Cork took a long drink of his milk and, with the back of his hand, wiped the residue from his upper lip. “Remember when we found Waaboo? You were ready to kill to protect him. I think either Lester or Isaiah could have killed Jubal if what they wanted to protect was important enough to them.”
“Isaiah and Indian casinos?”
“Couple that with a lifelong love of Winona Crane, and maybe so.”
“And you really think Lester Bigby would kill to protect his investments?”
“Again, couple that with a deep desire to raise his esteem in his father’s eyes, and maybe so. And one more thing to keep in mind about them both. Neither of them would shed a tear if I went to prison for the deed.”
“I don’t buy that,” Jenny said. “I don’t think either of them killed Jubal Little.”
“You think I did it, then?”
“Don’t joke about this.”
He sat back and studied her. In the weak ligh
t, with her hair the color of a moonbeam on a dark lake and her eyes like chips of blue glacial ice, she reminded him of her mother. He’d often sat with Jo in just this way, discussing a case that had him puzzled. He still missed her, still felt the ache of her loss, but the current of life had carried him on to a new place, and he’d discovered that he could be happy there, too.
“I found blood at Winona Crane’s house,” he said.
“Somebody was hurt?”
“Looks like. Probably not Winona. She talked with Willie tonight and didn’t say anything to him about it, at least while I was there.”
“What do you think it means?”
“Maybe nothing. I don’t know.”
“So,” Jenny said. “What now?”
“I’ve turned over all the rocks I can think of. Now, I guess, we wait.”
“For what?”
“To see if anything crawls out.”
“Coming from you, that sounds awfully passive.”
“The truth is I don’t know what else to do, except hope that tomorrow something breaks.”
As it turned out, that’s exactly what happened.
CHAPTER 31
He rose early, long before the media might arrive at his door, dressed, put a note on the kitchen table explaining things to Jenny and Stephen, and left the house. He didn’t call Borkman; the guy needed his sleep. He hoped the early hour was reasonable protection for his family, and he planned to be back before it got too late.
Another November overcast had moved in, and Cork drove under a sky still inky from night and promising nothing better than a day capped with clouds the color of despair.
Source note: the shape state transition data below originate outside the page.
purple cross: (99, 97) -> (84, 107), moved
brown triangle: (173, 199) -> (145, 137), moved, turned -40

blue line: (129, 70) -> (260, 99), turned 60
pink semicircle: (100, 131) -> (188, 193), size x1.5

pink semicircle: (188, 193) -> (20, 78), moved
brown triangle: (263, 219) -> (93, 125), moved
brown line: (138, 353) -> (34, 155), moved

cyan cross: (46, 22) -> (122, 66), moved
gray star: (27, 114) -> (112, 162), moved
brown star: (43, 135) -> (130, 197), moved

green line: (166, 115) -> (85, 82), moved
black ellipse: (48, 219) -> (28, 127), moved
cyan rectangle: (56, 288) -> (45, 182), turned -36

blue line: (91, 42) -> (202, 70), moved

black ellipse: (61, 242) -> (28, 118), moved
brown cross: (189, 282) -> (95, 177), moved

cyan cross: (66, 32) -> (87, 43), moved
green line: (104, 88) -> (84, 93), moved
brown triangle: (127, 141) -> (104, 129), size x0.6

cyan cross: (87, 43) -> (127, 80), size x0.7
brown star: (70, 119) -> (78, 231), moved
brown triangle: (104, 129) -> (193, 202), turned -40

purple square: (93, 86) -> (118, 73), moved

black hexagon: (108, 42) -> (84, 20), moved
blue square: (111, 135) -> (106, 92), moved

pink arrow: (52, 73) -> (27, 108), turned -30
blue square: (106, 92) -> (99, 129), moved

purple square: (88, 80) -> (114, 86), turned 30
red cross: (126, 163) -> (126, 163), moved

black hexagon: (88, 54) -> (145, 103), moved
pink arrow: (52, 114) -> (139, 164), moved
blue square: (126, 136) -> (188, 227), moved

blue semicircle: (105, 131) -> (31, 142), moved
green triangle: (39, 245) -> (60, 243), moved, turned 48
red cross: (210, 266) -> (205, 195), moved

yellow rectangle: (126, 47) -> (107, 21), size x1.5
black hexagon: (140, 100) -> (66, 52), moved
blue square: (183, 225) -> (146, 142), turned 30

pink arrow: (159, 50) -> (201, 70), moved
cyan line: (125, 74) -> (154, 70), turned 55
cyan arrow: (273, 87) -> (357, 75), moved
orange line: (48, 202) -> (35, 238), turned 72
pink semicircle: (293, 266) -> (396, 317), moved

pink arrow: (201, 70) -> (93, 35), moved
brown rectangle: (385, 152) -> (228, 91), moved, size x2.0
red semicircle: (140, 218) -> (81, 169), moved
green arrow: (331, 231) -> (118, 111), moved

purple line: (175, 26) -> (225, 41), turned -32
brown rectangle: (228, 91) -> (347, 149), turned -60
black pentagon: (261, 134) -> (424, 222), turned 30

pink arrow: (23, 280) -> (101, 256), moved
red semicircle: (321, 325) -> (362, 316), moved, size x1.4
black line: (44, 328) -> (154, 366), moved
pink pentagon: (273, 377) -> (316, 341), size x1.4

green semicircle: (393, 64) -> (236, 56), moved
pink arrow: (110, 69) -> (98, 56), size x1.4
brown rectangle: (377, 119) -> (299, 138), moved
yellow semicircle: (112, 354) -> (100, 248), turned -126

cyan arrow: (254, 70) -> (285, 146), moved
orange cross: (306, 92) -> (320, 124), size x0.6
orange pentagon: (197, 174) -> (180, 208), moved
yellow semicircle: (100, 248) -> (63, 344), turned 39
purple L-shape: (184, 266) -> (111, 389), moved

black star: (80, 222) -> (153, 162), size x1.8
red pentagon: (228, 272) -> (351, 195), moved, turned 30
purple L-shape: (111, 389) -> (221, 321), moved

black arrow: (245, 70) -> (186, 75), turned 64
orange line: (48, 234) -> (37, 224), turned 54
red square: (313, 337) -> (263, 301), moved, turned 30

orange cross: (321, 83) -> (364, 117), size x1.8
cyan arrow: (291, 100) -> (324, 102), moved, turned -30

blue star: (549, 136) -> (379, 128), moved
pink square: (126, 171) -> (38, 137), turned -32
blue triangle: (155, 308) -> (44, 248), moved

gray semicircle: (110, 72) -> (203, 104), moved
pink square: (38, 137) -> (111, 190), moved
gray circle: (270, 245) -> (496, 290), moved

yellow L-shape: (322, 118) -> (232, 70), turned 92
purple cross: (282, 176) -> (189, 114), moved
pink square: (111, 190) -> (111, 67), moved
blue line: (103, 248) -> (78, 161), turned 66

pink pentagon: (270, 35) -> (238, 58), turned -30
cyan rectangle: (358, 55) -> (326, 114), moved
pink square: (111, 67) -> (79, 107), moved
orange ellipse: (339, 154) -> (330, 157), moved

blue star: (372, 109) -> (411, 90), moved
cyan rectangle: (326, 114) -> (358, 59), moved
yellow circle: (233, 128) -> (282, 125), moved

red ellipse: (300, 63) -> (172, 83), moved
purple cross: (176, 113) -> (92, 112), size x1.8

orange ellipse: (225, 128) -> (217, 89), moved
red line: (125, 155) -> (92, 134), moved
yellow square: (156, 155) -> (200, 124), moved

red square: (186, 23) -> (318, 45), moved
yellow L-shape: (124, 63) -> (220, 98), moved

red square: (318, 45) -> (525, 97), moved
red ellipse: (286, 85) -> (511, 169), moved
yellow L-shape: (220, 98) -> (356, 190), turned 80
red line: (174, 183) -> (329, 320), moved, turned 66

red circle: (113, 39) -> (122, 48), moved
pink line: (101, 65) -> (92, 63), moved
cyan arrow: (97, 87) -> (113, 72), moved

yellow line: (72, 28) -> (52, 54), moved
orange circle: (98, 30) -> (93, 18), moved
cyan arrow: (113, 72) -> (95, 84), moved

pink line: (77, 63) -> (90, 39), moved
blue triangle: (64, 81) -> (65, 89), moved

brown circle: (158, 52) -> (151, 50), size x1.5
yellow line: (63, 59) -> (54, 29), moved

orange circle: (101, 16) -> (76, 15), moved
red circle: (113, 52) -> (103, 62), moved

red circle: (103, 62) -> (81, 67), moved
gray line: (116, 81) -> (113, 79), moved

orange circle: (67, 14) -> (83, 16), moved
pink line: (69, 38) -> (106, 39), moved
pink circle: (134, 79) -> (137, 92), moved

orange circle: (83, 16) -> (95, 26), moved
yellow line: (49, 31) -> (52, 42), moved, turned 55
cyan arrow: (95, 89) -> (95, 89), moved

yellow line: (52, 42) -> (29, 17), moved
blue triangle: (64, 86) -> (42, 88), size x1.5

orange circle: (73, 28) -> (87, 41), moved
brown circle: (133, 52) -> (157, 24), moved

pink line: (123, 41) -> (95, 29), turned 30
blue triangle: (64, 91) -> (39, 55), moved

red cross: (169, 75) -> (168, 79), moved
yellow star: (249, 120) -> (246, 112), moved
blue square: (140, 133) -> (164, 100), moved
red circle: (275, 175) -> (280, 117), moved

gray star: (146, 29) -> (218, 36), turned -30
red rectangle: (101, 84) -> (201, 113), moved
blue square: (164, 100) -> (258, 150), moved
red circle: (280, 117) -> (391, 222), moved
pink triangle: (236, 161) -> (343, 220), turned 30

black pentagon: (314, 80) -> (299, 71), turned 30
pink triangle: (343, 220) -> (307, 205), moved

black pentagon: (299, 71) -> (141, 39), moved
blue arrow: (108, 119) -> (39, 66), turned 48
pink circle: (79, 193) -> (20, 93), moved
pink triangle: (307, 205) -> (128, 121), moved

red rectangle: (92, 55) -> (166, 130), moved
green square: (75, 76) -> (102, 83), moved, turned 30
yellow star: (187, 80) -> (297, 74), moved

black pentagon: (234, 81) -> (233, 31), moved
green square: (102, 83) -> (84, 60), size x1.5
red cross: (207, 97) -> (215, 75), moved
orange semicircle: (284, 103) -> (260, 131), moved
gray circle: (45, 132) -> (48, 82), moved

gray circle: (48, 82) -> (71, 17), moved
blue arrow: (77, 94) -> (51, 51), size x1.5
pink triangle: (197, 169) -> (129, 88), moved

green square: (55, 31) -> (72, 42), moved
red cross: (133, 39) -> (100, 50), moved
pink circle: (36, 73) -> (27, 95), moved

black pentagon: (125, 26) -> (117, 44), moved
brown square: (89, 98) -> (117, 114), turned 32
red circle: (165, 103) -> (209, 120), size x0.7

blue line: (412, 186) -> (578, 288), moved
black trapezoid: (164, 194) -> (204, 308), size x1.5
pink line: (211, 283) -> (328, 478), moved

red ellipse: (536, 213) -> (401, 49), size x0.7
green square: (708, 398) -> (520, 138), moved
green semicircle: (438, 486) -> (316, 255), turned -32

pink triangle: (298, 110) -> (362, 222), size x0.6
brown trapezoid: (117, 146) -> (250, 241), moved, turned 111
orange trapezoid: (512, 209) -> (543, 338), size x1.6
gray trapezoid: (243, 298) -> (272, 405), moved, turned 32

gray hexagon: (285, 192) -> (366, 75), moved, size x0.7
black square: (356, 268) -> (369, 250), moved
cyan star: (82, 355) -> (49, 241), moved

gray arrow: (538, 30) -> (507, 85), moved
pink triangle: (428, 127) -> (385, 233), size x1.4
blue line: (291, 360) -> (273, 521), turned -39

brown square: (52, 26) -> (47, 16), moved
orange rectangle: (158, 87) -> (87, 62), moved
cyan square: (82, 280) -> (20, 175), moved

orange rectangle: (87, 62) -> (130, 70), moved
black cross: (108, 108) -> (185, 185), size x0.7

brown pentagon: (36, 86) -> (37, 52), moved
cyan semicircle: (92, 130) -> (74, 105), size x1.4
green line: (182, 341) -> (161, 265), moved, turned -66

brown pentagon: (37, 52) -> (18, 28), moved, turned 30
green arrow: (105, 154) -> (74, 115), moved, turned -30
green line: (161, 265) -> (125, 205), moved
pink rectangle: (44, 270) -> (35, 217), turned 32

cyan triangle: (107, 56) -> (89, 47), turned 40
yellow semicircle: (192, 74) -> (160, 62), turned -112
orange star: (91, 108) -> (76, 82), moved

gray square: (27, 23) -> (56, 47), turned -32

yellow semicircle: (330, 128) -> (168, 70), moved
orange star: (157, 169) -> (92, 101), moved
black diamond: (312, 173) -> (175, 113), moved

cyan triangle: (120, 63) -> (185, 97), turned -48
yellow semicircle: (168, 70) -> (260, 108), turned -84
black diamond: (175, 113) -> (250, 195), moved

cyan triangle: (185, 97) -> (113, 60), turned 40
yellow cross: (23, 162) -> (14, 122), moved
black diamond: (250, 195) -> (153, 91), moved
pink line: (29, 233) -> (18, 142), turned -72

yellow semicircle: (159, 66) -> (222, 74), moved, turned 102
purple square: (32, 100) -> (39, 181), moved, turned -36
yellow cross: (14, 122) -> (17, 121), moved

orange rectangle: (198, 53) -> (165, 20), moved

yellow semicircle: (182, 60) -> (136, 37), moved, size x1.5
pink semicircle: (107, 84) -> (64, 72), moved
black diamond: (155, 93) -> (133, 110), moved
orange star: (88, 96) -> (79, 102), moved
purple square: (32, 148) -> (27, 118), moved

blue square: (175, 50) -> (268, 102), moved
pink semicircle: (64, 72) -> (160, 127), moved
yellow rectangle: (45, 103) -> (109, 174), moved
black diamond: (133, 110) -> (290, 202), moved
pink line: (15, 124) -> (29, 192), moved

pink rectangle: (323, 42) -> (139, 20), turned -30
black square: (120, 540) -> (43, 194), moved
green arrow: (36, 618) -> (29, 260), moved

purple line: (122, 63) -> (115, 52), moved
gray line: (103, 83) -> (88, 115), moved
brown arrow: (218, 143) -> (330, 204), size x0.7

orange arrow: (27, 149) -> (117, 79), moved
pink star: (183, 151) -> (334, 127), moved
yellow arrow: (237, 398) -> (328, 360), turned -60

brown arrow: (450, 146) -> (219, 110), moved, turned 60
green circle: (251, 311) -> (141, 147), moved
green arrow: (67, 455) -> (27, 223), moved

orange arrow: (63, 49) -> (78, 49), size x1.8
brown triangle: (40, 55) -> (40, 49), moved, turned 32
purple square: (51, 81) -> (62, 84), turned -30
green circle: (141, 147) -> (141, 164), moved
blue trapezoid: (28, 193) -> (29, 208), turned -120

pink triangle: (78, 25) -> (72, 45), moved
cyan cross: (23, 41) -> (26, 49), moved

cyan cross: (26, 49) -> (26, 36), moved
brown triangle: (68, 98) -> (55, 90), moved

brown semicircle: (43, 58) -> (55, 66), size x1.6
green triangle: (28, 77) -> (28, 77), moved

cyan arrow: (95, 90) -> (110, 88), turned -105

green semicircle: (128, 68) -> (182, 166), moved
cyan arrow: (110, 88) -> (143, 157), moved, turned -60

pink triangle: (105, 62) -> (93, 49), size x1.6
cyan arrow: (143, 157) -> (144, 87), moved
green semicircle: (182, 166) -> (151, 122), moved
He’d awakened that morning with an uncomfortable thought, a thought about Winona Crane, and he needed to talk it over with Henry Meloux. The morning was cool, almost cold. Before starting down the path to Crow Point, he zipped his leather jacket up to his chin, pulled his gloves on, and settled a red stocking cap over his ears.
Half an hour later, he broke from the trees and saw, against the gray sky that backed the meadow, smoke vining upward from both Meloux’s cabin and Rainy’s. The meadow grass was long and dry, the color of apple cider. Against the walls of the two small cabins, cords of split wood lay stacked, banked in anticipation of a winter just over the horizon. The wood made the walls look unnaturally thick, and the image reminded Cork of those wild animals who, in the fall, grew their coats huge to protect them from the brutal cold that was to come. Behind the branches of the bare aspens along the shoreline, Iron Lake was a great slab of fractured gray slate. The only sound was the cry of the crows that perennially used the trees as a rookery and, in that way, had given the point its name.